- WHAT YOU NEED TO DO: Only the lines from the one containing "(Pack)Family- Friends- 4D" to the end of the data are wanted; print them exactly as they appear.

□ □ □ □

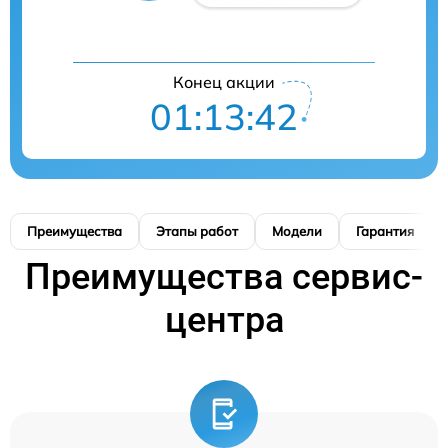
Конец акции
01:13:41
Преимущества
Этапы работ
Модели
Гарантия
Преимущества сервис-
центра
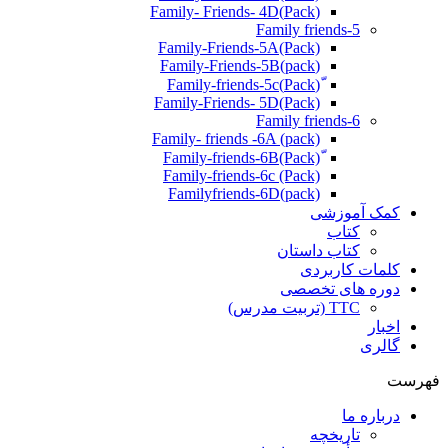
(Pack)Family- Friends- 4D
Family friends-5
Family-Friends-5A(Pack)
(pack)Family-Friends-5B
ّ(Pack)Family-friends-5c
Family-Friends- 5D(Pack)
Family friends-6
Family- friends -6A (pack)
Family-friends-6c (Pack)
Familyfriends-6D(pack)
کمک آموزشی
کتاب
کتاب داستان
کلمات کاربردی
دوره های تخصصی
TTC (تربیت مدرس)
اخبار
گالری
فهرست
درباره ما
تاریخچه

□ □ □ □

- ANSWER FOR THE TASK:
(Pack)Family- Friends- 4D
Family friends-5
Family-Friends-5A(Pack)
(pack)Family-Friends-5B
ّ(Pack)Family-friends-5c
Family-Friends- 5D(Pack)
Family friends-6
Family- friends -6A (pack)
Family-friends-6c (Pack)
Familyfriends-6D(pack)
کمک آموزشی
کتاب
کتاب داستان
کلمات کاربردی
دوره های تخصصی
TTC (تربیت مدرس)
اخبار
گالری
فهرست
درباره ما
تاریخچه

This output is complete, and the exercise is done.